## Page layout parsing data
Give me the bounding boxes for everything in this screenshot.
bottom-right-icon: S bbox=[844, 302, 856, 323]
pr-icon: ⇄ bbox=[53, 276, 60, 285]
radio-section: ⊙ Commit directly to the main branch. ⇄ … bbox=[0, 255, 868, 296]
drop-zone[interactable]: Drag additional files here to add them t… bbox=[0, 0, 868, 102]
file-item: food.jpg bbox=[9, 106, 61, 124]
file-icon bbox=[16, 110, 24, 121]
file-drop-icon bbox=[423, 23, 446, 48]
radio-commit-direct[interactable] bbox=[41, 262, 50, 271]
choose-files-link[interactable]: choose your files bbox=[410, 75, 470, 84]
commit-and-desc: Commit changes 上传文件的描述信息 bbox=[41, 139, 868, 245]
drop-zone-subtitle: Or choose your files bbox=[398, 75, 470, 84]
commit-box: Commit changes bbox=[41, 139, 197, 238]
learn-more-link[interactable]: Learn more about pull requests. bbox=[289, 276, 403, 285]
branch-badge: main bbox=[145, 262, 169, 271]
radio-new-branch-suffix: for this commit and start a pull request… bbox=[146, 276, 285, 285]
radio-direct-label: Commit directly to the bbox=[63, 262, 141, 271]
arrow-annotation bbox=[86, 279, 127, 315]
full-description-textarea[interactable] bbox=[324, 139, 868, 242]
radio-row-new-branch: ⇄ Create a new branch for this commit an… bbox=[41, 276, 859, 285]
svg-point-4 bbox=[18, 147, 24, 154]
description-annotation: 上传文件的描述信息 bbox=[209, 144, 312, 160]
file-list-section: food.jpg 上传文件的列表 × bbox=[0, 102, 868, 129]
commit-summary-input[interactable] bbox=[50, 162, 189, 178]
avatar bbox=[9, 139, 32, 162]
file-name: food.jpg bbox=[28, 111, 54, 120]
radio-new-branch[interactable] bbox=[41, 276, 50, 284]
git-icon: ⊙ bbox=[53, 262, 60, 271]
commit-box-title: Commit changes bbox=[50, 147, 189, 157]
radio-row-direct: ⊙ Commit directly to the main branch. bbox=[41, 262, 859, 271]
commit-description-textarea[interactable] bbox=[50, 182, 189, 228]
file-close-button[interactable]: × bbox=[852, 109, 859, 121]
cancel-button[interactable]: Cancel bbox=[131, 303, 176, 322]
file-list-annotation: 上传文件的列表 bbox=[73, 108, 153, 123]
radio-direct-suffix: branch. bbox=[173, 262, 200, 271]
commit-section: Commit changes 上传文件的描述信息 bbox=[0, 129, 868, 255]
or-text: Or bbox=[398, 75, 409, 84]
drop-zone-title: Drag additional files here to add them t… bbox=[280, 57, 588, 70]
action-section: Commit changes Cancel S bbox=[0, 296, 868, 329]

## Task to complete
Retype every entry, keeping each character as it was.

## Final answer
Give me the bounding boxes for everything in this screenshot.
bottom-right-icon: S bbox=[844, 302, 856, 323]
pr-icon: ⇄ bbox=[53, 276, 60, 285]
radio-section: ⊙ Commit directly to the main branch. ⇄ … bbox=[0, 255, 868, 296]
drop-zone[interactable]: Drag additional files here to add them t… bbox=[0, 0, 868, 102]
file-item: food.jpg bbox=[9, 106, 61, 124]
file-icon bbox=[16, 110, 24, 121]
file-drop-icon bbox=[423, 23, 446, 48]
radio-commit-direct[interactable] bbox=[41, 262, 50, 271]
choose-files-link[interactable]: choose your files bbox=[410, 75, 470, 84]
commit-and-desc: Commit changes 上传文件的描述信息 bbox=[41, 139, 868, 245]
drop-zone-subtitle: Or choose your files bbox=[398, 75, 470, 84]
commit-box: Commit changes bbox=[41, 139, 197, 238]
learn-more-link[interactable]: Learn more about pull requests. bbox=[289, 276, 403, 285]
branch-badge: main bbox=[145, 262, 169, 271]
radio-new-branch-suffix: for this commit and start a pull request… bbox=[146, 276, 285, 285]
radio-direct-label: Commit directly to the bbox=[63, 262, 141, 271]
arrow-annotation bbox=[86, 279, 127, 315]
full-description-textarea[interactable] bbox=[324, 139, 868, 242]
radio-row-new-branch: ⇄ Create a new branch for this commit an… bbox=[41, 276, 859, 285]
svg-point-4 bbox=[18, 147, 24, 154]
description-annotation: 上传文件的描述信息 bbox=[209, 144, 312, 160]
file-list-section: food.jpg 上传文件的列表 × bbox=[0, 102, 868, 129]
commit-summary-input[interactable] bbox=[50, 162, 189, 178]
avatar bbox=[9, 139, 32, 162]
file-name: food.jpg bbox=[28, 111, 54, 120]
radio-new-branch[interactable] bbox=[41, 276, 50, 284]
git-icon: ⊙ bbox=[53, 262, 60, 271]
commit-box-title: Commit changes bbox=[50, 147, 189, 157]
radio-row-direct: ⊙ Commit directly to the main branch. bbox=[41, 262, 859, 271]
commit-description-textarea[interactable] bbox=[50, 182, 189, 228]
file-close-button[interactable]: × bbox=[852, 109, 859, 121]
cancel-button[interactable]: Cancel bbox=[131, 303, 176, 322]
file-list-annotation: 上传文件的列表 bbox=[73, 108, 153, 123]
radio-direct-suffix: branch. bbox=[173, 262, 200, 271]
commit-section: Commit changes 上传文件的描述信息 bbox=[0, 129, 868, 255]
or-text: Or bbox=[398, 75, 409, 84]
drop-zone-title: Drag additional files here to add them t… bbox=[280, 57, 588, 70]
action-section: Commit changes Cancel S bbox=[0, 296, 868, 329]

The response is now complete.